TRY IT – Where the records below show the word "Tracking" in a line, please copy that line.

[Records excerpted from a collection]
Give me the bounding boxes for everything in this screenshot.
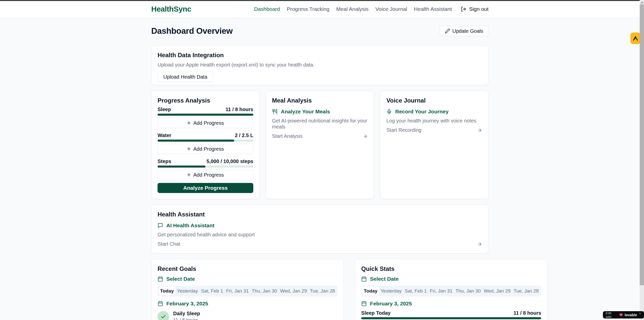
add-steps-progress-button[interactable]: + Add Progress <box>158 170 253 180</box>
quick-stats-card: Quick Stats Select Date Today Yesterday … <box>355 259 547 320</box>
card-description: Get AI-powered nutritional insights for … <box>272 118 368 130</box>
arrow-right-icon <box>363 134 368 139</box>
metric-label: Sleep <box>158 107 171 112</box>
analyze-progress-button[interactable]: Analyze Progress <box>158 183 253 193</box>
card-description: Get personalized health advice and suppo… <box>158 232 482 238</box>
steps-metric: Steps 5,000 / 10,000 steps + Add Progres… <box>158 158 253 180</box>
water-metric: Water 2 / 2.5 L + Add Progress <box>158 133 253 154</box>
add-water-progress-button[interactable]: + Add Progress <box>158 144 253 154</box>
main-nav: Dashboard Progress Tracking Meal Analysi… <box>254 6 488 12</box>
pencil-icon <box>445 28 450 34</box>
heart-icon <box>619 313 623 317</box>
scrollbar-thumb[interactable] <box>640 4 644 285</box>
card-title: Voice Journal <box>386 97 482 104</box>
date-tab-yesterday[interactable]: Yesterday <box>175 286 200 296</box>
add-sleep-progress-button[interactable]: + Add Progress <box>158 118 253 128</box>
recent-goals-card: Recent Goals Select Date Today Yesterday… <box>151 259 344 320</box>
lovable-mark-icon <box>632 35 639 42</box>
plus-icon: + <box>187 146 191 151</box>
analyze-your-meals-link[interactable]: Analyze Your Meals <box>272 109 368 115</box>
sleep-today-progress-bar <box>361 317 541 319</box>
scrollbar[interactable] <box>640 0 644 320</box>
date-tab-thu-jan-30[interactable]: Thu, Jan 30 <box>454 286 482 296</box>
date-tab-sat-feb-1[interactable]: Sat, Feb 1 <box>403 286 428 296</box>
date-tab-tue-jan-28[interactable]: Tue, Jan 28 <box>308 286 336 296</box>
metric-label: Steps <box>158 158 171 164</box>
lovable-brand-label: lovable <box>625 313 637 317</box>
card-title: Health Data Integration <box>158 52 482 59</box>
metric-label: Water <box>158 133 171 138</box>
ai-health-assistant-link[interactable]: AI Health Assistant <box>158 222 482 229</box>
nav-progress-tracking[interactable]: Progress Tracking <box>287 6 329 12</box>
plus-icon: + <box>187 120 191 125</box>
app-logo[interactable]: HealthSync <box>151 5 191 13</box>
sleep-metric: Sleep 11 / 8 hours + Add Progress <box>158 107 253 128</box>
stat-value: 11 / 8 hours <box>513 310 541 316</box>
selected-date[interactable]: February 3, 2025 <box>158 301 338 307</box>
nav-health-assistant[interactable]: Health Assistant <box>414 6 452 12</box>
start-recording-link[interactable]: Start Recording <box>386 127 482 133</box>
lovable-edit-fab[interactable] <box>630 33 640 44</box>
calendar-icon <box>361 276 367 282</box>
arrow-right-icon <box>477 242 482 247</box>
date-tab-today[interactable]: Today <box>362 286 379 296</box>
date-tab-fri-jan-31[interactable]: Fri, Jan 31 <box>225 286 250 296</box>
date-tab-today[interactable]: Today <box>159 286 175 296</box>
calendar-icon <box>361 301 367 306</box>
card-description: Log your health journey with voice notes <box>386 118 482 124</box>
date-tab-wed-jan-29[interactable]: Wed, Jan 29 <box>482 286 512 296</box>
dashboard-main: Dashboard Overview Update Goals Health D… <box>151 26 488 320</box>
record-your-journey-link[interactable]: Record Your Journey <box>386 109 482 115</box>
voice-journal-card: Voice Journal Record Your Journey Log yo… <box>380 91 488 199</box>
check-icon <box>161 314 166 319</box>
nav-dashboard[interactable]: Dashboard <box>254 6 280 12</box>
update-goals-label: Update Goals <box>452 28 483 34</box>
health-data-integration-card: Health Data Integration Upload your Appl… <box>151 45 488 85</box>
start-chat-link[interactable]: Start Chat <box>158 241 482 247</box>
update-goals-button[interactable]: Update Goals <box>440 26 488 36</box>
select-date-button[interactable]: Select Date <box>158 276 338 282</box>
date-tab-tue-jan-28[interactable]: Tue, Jan 28 <box>512 286 540 296</box>
microphone-icon <box>386 109 392 114</box>
card-title: Progress Analysis <box>158 97 253 104</box>
date-tab-thu-jan-30[interactable]: Thu, Jan 30 <box>250 286 279 296</box>
metric-value: 2 / 2.5 L <box>235 133 253 138</box>
upload-health-data-button[interactable]: Upload Health Data <box>158 72 213 82</box>
card-title: Meal Analysis <box>272 97 368 104</box>
nav-meal-analysis[interactable]: Meal Analysis <box>336 6 369 12</box>
utensils-icon <box>272 109 278 114</box>
sleep-today-stat: Sleep Today 11 / 8 hours <box>361 310 541 316</box>
card-title: Recent Goals <box>158 265 338 272</box>
health-assistant-card: Health Assistant AI Health Assistant Get… <box>151 205 488 253</box>
sign-out-button[interactable]: Sign out <box>461 6 488 12</box>
meal-analysis-card: Meal Analysis Analyze Your Meals Get AI-… <box>266 91 374 199</box>
scrollbar-up-arrow-icon[interactable] <box>641 2 643 3</box>
steps-progress-bar <box>158 166 253 168</box>
date-tab-sat-feb-1[interactable]: Sat, Feb 1 <box>199 286 225 296</box>
edit-with-label: Edit with <box>606 311 618 319</box>
date-tab-fri-jan-31[interactable]: Fri, Jan 31 <box>428 286 454 296</box>
browser-loading-bar <box>0 0 640 1</box>
top-nav: HealthSync Dashboard Progress Tracking M… <box>0 0 644 18</box>
calendar-icon <box>158 301 163 306</box>
selected-date[interactable]: February 3, 2025 <box>361 301 541 307</box>
date-tabs: Today Yesterday Sat, Feb 1 Fri, Jan 31 T… <box>158 285 338 297</box>
sleep-progress-bar <box>158 114 253 116</box>
lovable-badge[interactable]: Edit with lovable ✕ <box>603 311 644 318</box>
goal-value: 11 / 8 hours <box>173 317 200 320</box>
goal-item: Daily Sleep 11 / 8 hours <box>158 311 338 320</box>
date-tabs: Today Yesterday Sat, Feb 1 Fri, Jan 31 T… <box>361 285 541 297</box>
start-analysis-link[interactable]: Start Analysis <box>272 133 368 139</box>
goal-status <box>158 311 169 320</box>
page-title: Dashboard Overview <box>151 26 233 36</box>
metric-value: 5,000 / 10,000 steps <box>206 158 253 164</box>
progress-analysis-card: Progress Analysis Sleep 11 / 8 hours + A… <box>151 91 260 199</box>
calendar-icon <box>158 276 163 282</box>
date-tab-yesterday[interactable]: Yesterday <box>379 286 403 296</box>
nav-voice-journal[interactable]: Voice Journal <box>375 6 407 12</box>
card-description: Upload your Apple Health export (export.… <box>158 62 482 68</box>
select-date-button[interactable]: Select Date <box>361 276 541 282</box>
date-tab-wed-jan-29[interactable]: Wed, Jan 29 <box>279 286 308 296</box>
card-title: Quick Stats <box>361 265 541 272</box>
close-icon[interactable]: ✕ <box>639 312 641 315</box>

EXERCISE SOLUTION –
main-nav: Dashboard Progress Tracking Meal Analysi… <box>254 6 488 12</box>
nav-progress-tracking[interactable]: Progress Tracking <box>287 6 329 12</box>
top-nav: HealthSync Dashboard Progress Tracking M… <box>0 0 644 18</box>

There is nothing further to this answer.